# The latest mag



## TT4PJ (May 5, 2004)

Hiya all,
Have to say that the latest edition of the mag is superb again.


----------



## conlechi (May 6, 2006)

Yep , another great production 8)

Mark


----------



## CHADTT (Jun 20, 2007)

Yep!. Job well done.

I've even ordered all the remaining ones I had'nt got, so will soon have a full set.


----------



## stu_tt (May 17, 2007)

this is the best mag, Phill. (not at all because we're in it !) :lol: :lol: :lol:

stu


----------



## TT4PJ (May 5, 2004)

Hiya,
We all thought that issue 16 was the best. (So far) ! 8)


----------



## TT RS (Nov 19, 2005)

Latest ABSOLUTTE best yet ,Congrats to all concerned.


----------



## YELLOW_TT (Feb 25, 2004)

Not got mine yet [smiley=bigcry.gif]


----------



## Wallsendmag (Feb 12, 2004)

YELLOW_TT said:


> Not got mine yet [smiley=bigcry.gif]


last one went out in early December number 18 ,thought you had that one .


----------



## jammyd (Oct 11, 2008)

Cracking Mag,

it was my first one, and I am very impressed with it!


----------



## RumblyTripod (Jan 10, 2009)

I just signed up and got the pack and mag last week.
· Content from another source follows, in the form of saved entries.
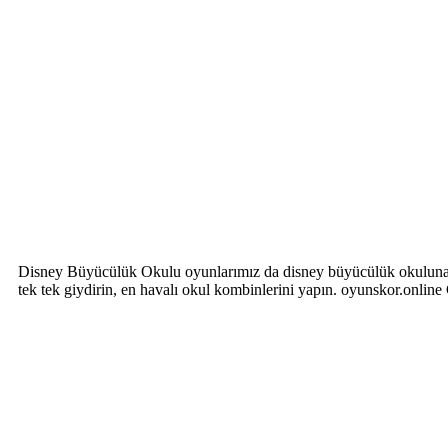
Disney Büyücülük Okulu oyunlarımız da disney büyücülük okuluna gid
tek tek giydirin, en havalı okul kombinlerini yapın. oyunskor.onlin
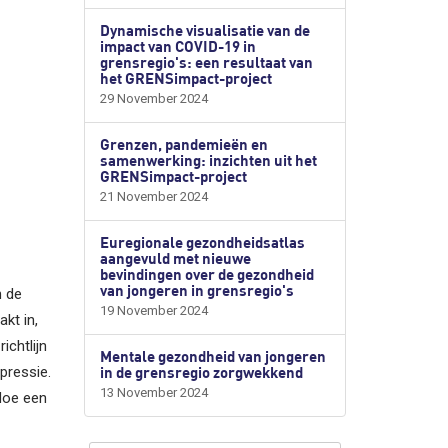
Dynamische visualisatie van de
impact van COVID-19 in
grensregio's: een resultaat van
het GRENSimpact-project
29 November 2024
Grenzen, pandemieën en
samenwerking: inzichten uit het
GRENSimpact-project
21 November 2024
Euregionale gezondheidsatlas
aangevuld met nieuwe
bevindingen over de gezondheid
van jongeren in grensregio's
n de
19 November 2024
kt in,
chtlijn
Mentale gezondheid van jongeren
pressie.
in de grensregio zorgwekkend
13 November 2024
‘Hoe een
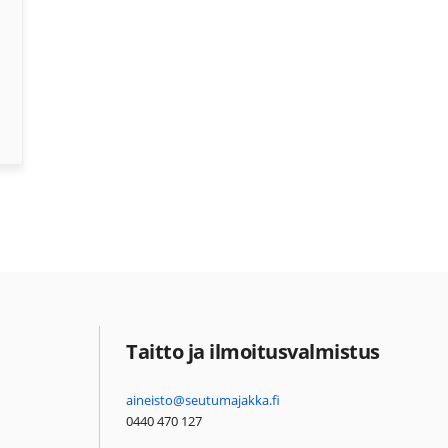
Taitto ja ilmoitusvalmistus
aineisto@seutumajakka.fi
0440 470 127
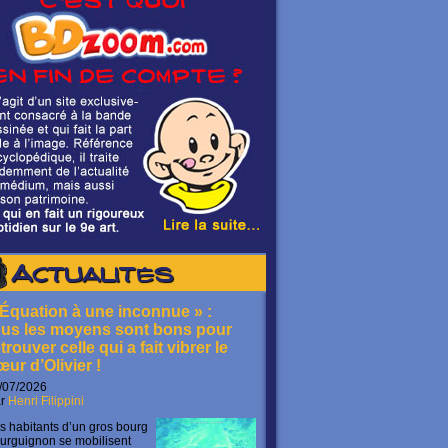
Actualités
 Équation à une inconnue » :
ous les moyens sont bons pour
trouver celle qui a fait vibrer le
œur d’Olivier !
/07/2026
ar
Henri Filippini
s habitants d’un gros bourg
urguignon se mobilisent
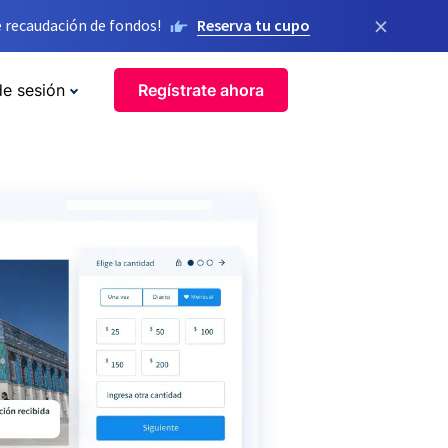
×
 recaudación de fondos!
Reserva tu cupo
de sesión
Regístrate ahora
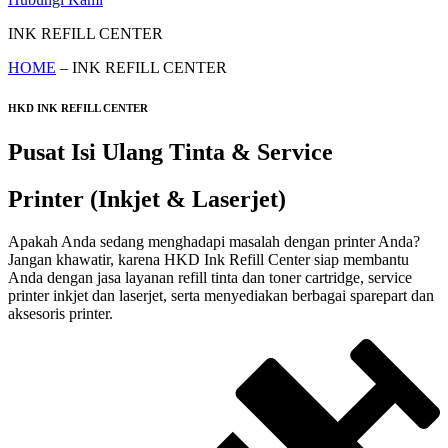
INK REFILL CENTER
HOME
– INK REFILL CENTER
HKD INK REFILL CENTER
Pusat Isi Ulang Tinta & Service
Printer (Inkjet & Laserjet)
Apakah Anda sedang menghadapi masalah dengan printer Anda?
Jangan khawatir, karena HKD Ink Refill Center siap membantu
Anda dengan jasa layanan refill tinta dan toner cartridge, service
printer inkjet dan laserjet, serta menyediakan berbagai sparepart dan
aksesoris printer.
Very impressed with it. Recognised a few names and cars from here.
Looking forward to the next and may have to back order to see what i've missed.
Chris


----------



## YELLOW_TT (Feb 25, 2004)

wallsendmag said:


> YELLOW_TT said:
> 
> 
> > Not got mine yet [smiley=bigcry.gif]
> ...


Sorry Andrew just noticed this is an old thread brought back to life


----------